Insomma è una lotta tra caste, una lotta dove la politica non ne viene fuori meglio che la stessa magistratura.
Certo Berlusconi è stato prosciolto molte volte, e le accuse sono a volte inventate ma il giudizio politico verte anche su il giudizio giudiziario.
Nel senso che se Silvio approvava una riforma dell’ordinamento giudiziario, che separava carriere e concedeva addirittura l’elezione dei giudici a livello popolare sul modello americano;(riducendo al contempo le molte troppe leggi inutili italiane); tale problema si sarebbe pressochè risolto e Silvio che ha anche la maggioranza politica avrebbe avuto pure giudici amici o più ragionevoli.
invece la politica (pure lei non tanto democratica, quanto la magistratura nelle nomine e nelle forme clientelari raccomandatorie) di Silvio è stata la costruzione di una piccola provvisoria diga a fronte della marea giudiziaria più incombente e prossima.
Ma così non si va lontano, e malgrado il consenso popolare non riuscirà all’infinito a salvarsi da tale persecuzione.
Oserei quasi dire che Di Pietro e Silvio sono una coppia che tendono a guadagnare consensi screditandosi reciprocamente nel medio lungo periodo.
Insomma l’uno è vittima, l’altro il carnefice rispettivamente per le varie tifoserie e ciò gli permette di prendere voti ed essere al centro dell’attenzione mediatica ed elettorale.
Certo i processi costano ma risparmiando nell’acquisto di giocatori di calcio e attraverso i ricchi stipendi parlamentari e politici di avvocati difensori, direi che ci guadagna tutto in trasmissioni tv, stampa e pubblicità che tende a martirizzarlo più gli oppositori si scatenano volgarmente.

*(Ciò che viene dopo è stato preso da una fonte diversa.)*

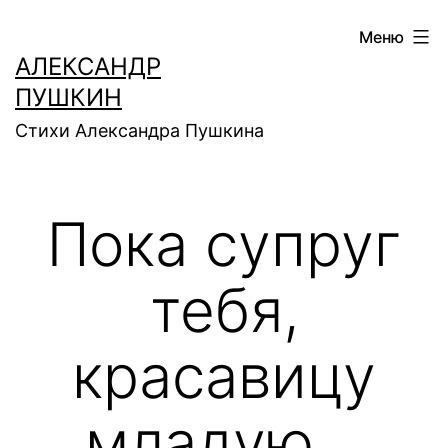
Перейти
Меню
к
АЛЕКСАНДР
содержимому
ПУШКИН
Стихи Александра Пушкина
Пока супруг
тебя,
красавицу
младую…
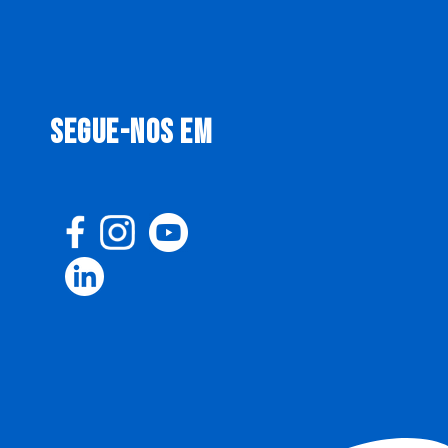
SEGUE-NOS EM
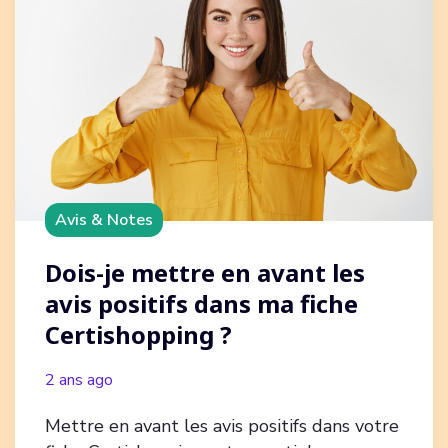
Avis & Notes
Dois-je mettre en avant les
avis positifs dans ma fiche
Certishopping ?
2 ans ago
Mettre en avant les avis positifs dans votre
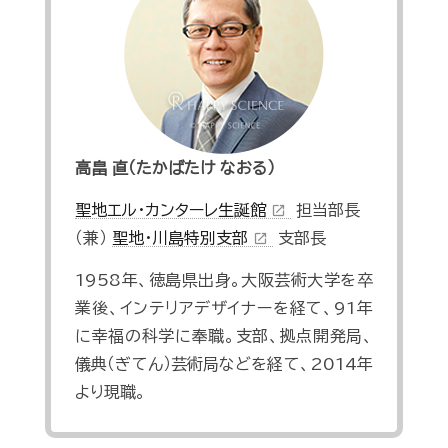
高畠 直（たかばたけ なおる）
聖地エル・カンターレ生誕館
担当部長
open_in_new
（兼）
聖地・川島特別支部
支部長
open_in_new
1958年、徳島県出身。大阪芸術大学を卒
業後、インテリアデザイナーを経て、91年
に幸福の科学に奉職。支部、拠点開発局、
儀典（ぎてん）芸術局などを経て、2014年
より現職。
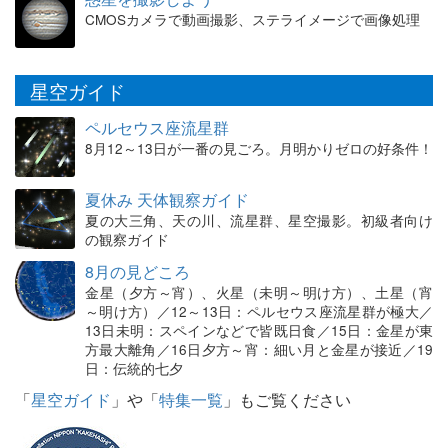
CMOSカメラで動画撮影、ステライメージで画像処理
星空ガイド
ペルセウス座流星群
8月12～13日が一番の見ごろ。月明かりゼロの好条件！
夏休み 天体観察ガイド
夏の大三角、天の川、流星群、星空撮影。初級者向け
の観察ガイド
8月の見どころ
金星（夕方～宵）、火星（未明～明け方）、土星（宵
～明け方）／12～13日：ペルセウス座流星群が極大／
13日未明：スペインなどで皆既日食／15日：金星が東
方最大離角／16日夕方～宵：細い月と金星が接近／19
日：伝統的七夕
「
星空ガイド
」や「
特集一覧
」もご覧ください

Il punto è che Berlusconi è l’anomalia che non passa (dato che si ricandida sempre), e pur facendo a volte interessi che paiono essere più personali che generali, questi non riescono neppure a migliorare le cose.
Silvio oltre a far ciò fa poc’altro di rilevante eppure non riesce a costruire una legge quadro decente e degna di nota contro la magistratura sinistrata ma anche di quella quotidiana di ogni giorno.
Logico che tocquevillianamente parlando il rischio sia quello del cesarismo (altro che dittatura totalitaria) opportunista e arrivista di Silvio stesso.
il punto è che se non fosse lui sarebbe l’arrivismo delle toghe o della sinistreria varia (PD, IDV, tral’altro Di Pietro non distingue diritto pubblico da quello privato!!!) ugualmente inconcludente ma più impopolare tra la gente.
Ecco il perchè Napolitano ha approvato il dibattito sul lodo Alfano, in quanto il governo di Silvio è l’unica credibile forma patetica di governo italico, apprezzato dalla gente seppur di dubbia utilità e funzionalità.
La sinistra non può governare per manifesta incapacità e pure i giudici non sono più sulla cresta dell’onda dell’acclamazione popolare quindi la ragion di stato gioca tutto a favore di Silvio.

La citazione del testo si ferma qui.